L’ANC : une expérience exceptionnelle

Enfin, à propos de sa relation avec ses collègues de la majorité, notre Constituant ne se positionne nullement dans l’inimitié ou l’adversité, bien au contraire: «En réalité, on vit une expérience exceptionnelle de transition démocratique et contrairement à ce que certains pensent, les relations entre les membres de la Constituante, qui sont de différents bords, ne sont pas dans l’inimitié ni dans la confrontation. Certes, il y a de temps en temps des anicroches, des mésaventures, mais on essaye de les dépasser. Il existe, par ailleurs, des velléités hégémoniques de la part de la Troïka, mais l’opposition démocratique n’entend pas se laisser impressionner et je peux dire qu’elle est respectée parce qu’elle est sérieuse et responsable».

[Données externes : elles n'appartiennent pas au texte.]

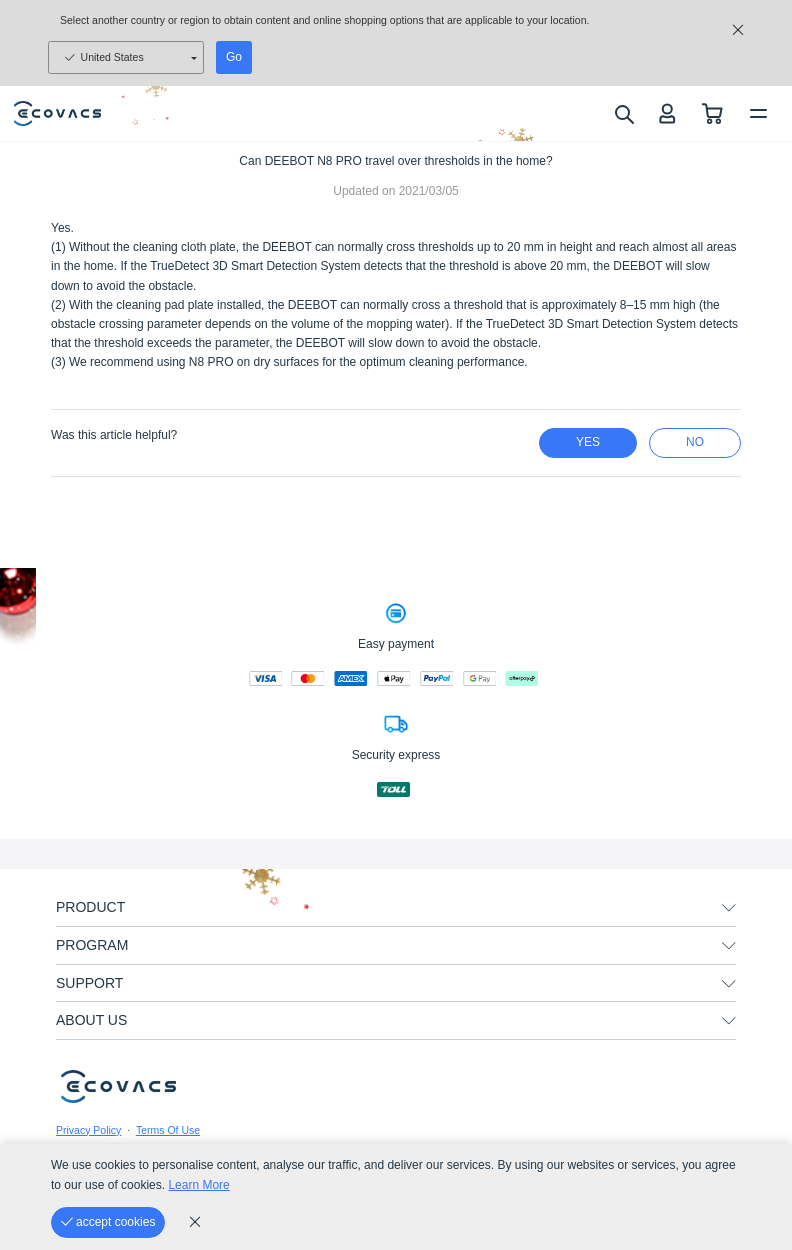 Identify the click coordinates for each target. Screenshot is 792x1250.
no (695, 442)
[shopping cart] (712, 113)
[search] (623, 114)
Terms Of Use (168, 1130)
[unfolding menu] (729, 908)
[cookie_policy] (195, 1222)
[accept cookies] (108, 1222)
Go (234, 57)
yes (588, 442)
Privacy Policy (88, 1130) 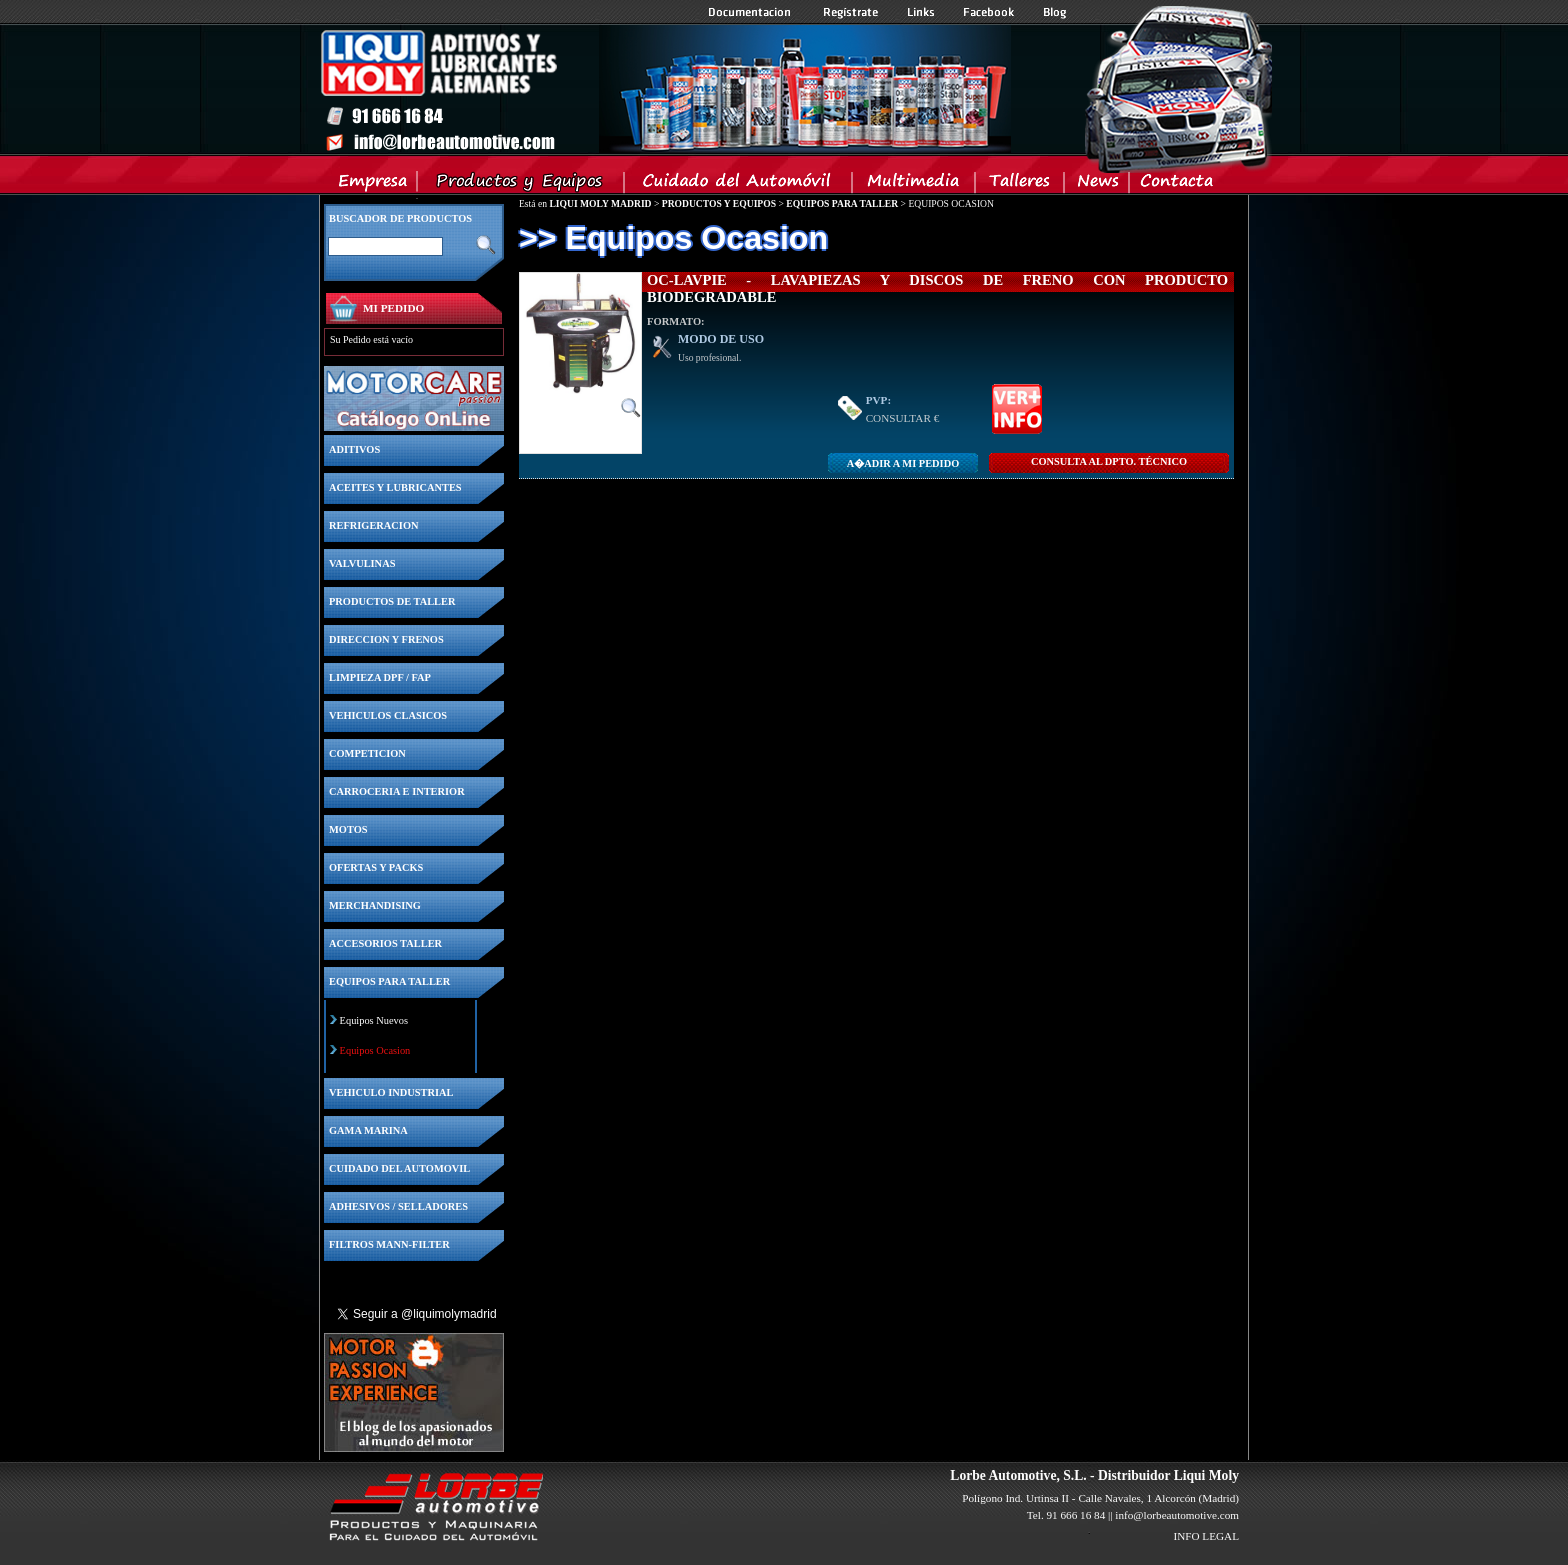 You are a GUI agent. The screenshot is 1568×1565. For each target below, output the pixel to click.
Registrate (851, 12)
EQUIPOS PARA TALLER (842, 203)
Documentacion (751, 12)
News (1097, 185)
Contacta (1176, 185)
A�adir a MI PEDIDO (903, 463)
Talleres (1020, 185)
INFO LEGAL (1206, 1536)
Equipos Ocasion (375, 1050)
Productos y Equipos (521, 185)
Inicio (665, 89)
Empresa (373, 185)
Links (921, 12)
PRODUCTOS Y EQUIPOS (719, 203)
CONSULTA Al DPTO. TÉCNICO (1109, 461)
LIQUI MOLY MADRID (600, 203)
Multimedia (914, 185)
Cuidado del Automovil (740, 185)
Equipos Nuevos (374, 1020)
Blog (1055, 12)
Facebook (989, 12)
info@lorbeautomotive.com (1177, 1515)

Quels conseils Fadhel Moussa peut-il donner aux jeunes ? La réponse véhicule beaucoup de sens : «Il est vrai que les jeunes n’ont pas été bien représentés au cours des élections du 23 octobre. De même, aujourd’hui, ils ne sont pas encore impliqués dans le processus de changement démocratique. Il faut que cette jeunesse s’implique davantage, car cette révolution est en premier celle des jeunes et le changement significatif ne peut se réaliser qu’avec du sang neuf, mais loin de tout conflit de générations».